San Jose closing the digital divide one home at a time
San Jose Mayor Matt Mahan and Congressman Jimmy Panetta canvas the Edenvale neighborhood to inform residents about internet subsidies through SJ Access. Photo by Jana Kadah.

    San Jose leaders are delivering resources directly to residents’ front doors to help close the digital divide.

    Mayor Matt Mahan and Congressman Jimmy Panetta canvassed around Edenvale in South San Jose today, where a third of residents could qualify for a federal program that subsidizes Wi-Fi bills by $30 a month. There are 30,000 households in San Jose that qualify—meaning their household income is at or below 200% of the federal poverty guidelines, among other qualifications.

    Mahan and Panetta went door-to-door to inform residents about opportunities to sign up for the subsidy and other internet connectivity programs at the Edenvale Library. SJ Access, run by the San Jose Library system, manages digital divide resources and helps residents receive broadband bill subsidies.

    “It’s a little bit shocking that in Silicon Valley and neighborhoods like Edenvale, parts of Evergreen down into the Santa Teresa area and other areas (in the South Bay) don’t have that connectivity,” Panetta told San José Spotlight. “Unfortunately that divide can create huge losses, and opportunities when it comes to our education, careers, jobs and our society.”

    About 1 in 5 U.S. households still do not have internet access, which can affect their ability to get jobs, education or even health care services.

    That digital divide still exists even in San Jose, where about 95,000 residents lack access to broadband internet. Underserved communities are most impacted, with 36% of Latino families and 47% of African American families without access, according to a 2017 study conducted by the city, Stanford University and tech nonprofit Community Connect Labs.

    Unlike more rural parts of the country, San Jose has the infrastructure to connect all its residents, but residents just can’t afford it, Panetta said. So in 2020, the city launched SJ Access to provide internet access, free Wi-Fi and digital literacy programs. SJ Access has a $20 million budget, and is funded in part by the $14 billion federal Affordable Connectivity Program. In addition to getting $30 monthly internet subsidies, residents can also receive $100 in one-time funds to purchase devices like a router, tablet or laptop.

    Mahan said more than 33,000 city households have received the subsidy through SJ Access since 2021 and are connected to Wi-Fi—saving residents $4.7 million in broadband bills.

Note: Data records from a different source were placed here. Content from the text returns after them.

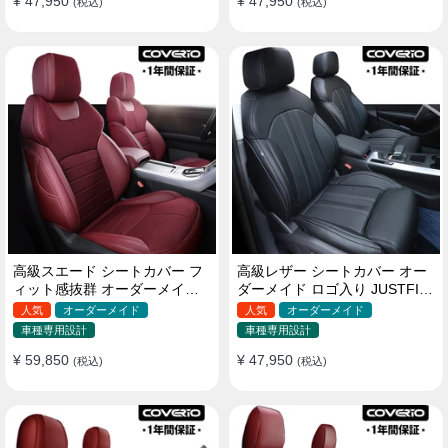
¥ 47,950
¥ 47,950
(税込)
(税込)
高級スエード シートカバー フ
高級レザー シートカバー オー
ィット感抜群 オーダーメイド
ダーメイド ロゴ入り JUSTFIT
耐久性 オシャレ 全席セット
保証 耐摩耗性 全席セット
人気
オーダーメイド
人気
オーダーメイド
車種専用設計
車種専用設計
¥ 59,850
¥ 47,950
(税込)
(税込)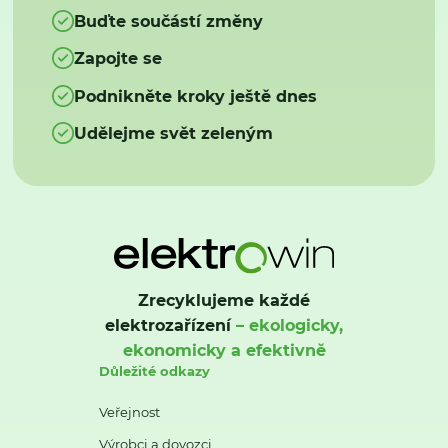
Buďte součástí změny
Zapojte se
Podnikněte kroky ještě dnes
Udělejme svět zeleným
Zrecyklujeme každé
elektrozařízení
– ekologicky,
ekonomicky a efektivně
Důležité odkazy
Veřejnost
Výrobci a dovozci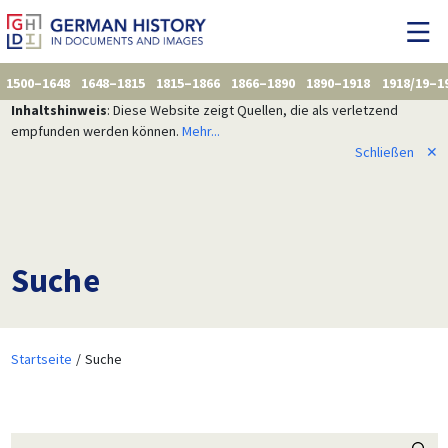
1500–1648
1648–1815
1815–1866
1866–1890
1890–1918
1918/19–1
Inhaltshinweis
: Diese Website zeigt Quellen, die als verletzend
empfunden werden können.
Mehr...
Schließen
✕
Suche
Startseite
Suche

SJ Access has also built five new community Wi-Fi networks in high needs neighborhoods, loaned thousands of hotspots and laptops to residents over three years, as well as hosted thousands of digital skills workshops.

    “We want to make sure the people these programs are targeted to help actually are aware of the programs and get help taking advantage of them,” Mahan said. “That’s why our library has been so thoughtful about not just connection, not just devices, but also training and making sure it’s kind of a holistic approach.”

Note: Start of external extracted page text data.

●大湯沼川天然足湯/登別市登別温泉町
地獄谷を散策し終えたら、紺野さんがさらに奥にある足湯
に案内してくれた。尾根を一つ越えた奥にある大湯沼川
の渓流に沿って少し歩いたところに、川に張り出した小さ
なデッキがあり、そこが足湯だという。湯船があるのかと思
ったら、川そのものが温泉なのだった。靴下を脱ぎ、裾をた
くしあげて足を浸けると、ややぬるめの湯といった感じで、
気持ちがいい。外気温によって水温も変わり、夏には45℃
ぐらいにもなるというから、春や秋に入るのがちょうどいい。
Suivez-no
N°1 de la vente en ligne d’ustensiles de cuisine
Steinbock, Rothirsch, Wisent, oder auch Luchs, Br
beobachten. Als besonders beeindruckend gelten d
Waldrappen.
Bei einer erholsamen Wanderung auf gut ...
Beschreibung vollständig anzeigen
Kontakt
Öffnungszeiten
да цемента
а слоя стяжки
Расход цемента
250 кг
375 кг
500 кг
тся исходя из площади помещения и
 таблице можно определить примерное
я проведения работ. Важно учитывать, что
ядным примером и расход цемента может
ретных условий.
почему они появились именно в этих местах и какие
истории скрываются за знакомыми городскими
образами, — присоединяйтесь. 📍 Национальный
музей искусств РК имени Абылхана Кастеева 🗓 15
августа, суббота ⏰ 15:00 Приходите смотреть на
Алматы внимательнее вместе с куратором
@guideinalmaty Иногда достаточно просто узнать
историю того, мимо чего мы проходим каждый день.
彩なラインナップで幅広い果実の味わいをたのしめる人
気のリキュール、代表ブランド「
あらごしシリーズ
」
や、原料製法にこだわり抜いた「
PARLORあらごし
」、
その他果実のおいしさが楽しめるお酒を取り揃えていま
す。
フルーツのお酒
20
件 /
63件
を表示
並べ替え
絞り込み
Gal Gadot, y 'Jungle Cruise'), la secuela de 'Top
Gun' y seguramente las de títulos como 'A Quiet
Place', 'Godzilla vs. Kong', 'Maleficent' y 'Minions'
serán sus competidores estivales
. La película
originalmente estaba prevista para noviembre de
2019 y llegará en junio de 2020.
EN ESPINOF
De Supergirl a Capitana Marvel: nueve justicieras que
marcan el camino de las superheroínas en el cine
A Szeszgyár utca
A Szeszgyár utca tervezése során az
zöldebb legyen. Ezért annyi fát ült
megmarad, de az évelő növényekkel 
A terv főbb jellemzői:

    Jill Bourne, a city librarian, said the library’s role is to provide critical information to help residents—and it has taken the lead supporting residents in connecting to and better utilizing Wi-Fi.

    “Obviously there’s still more to do, so ensuring that our community has the best offers for internet access is critical,” Bourne said. “That’s why we’re so invested in helping residents become enrolled in the affordable connectivity program.”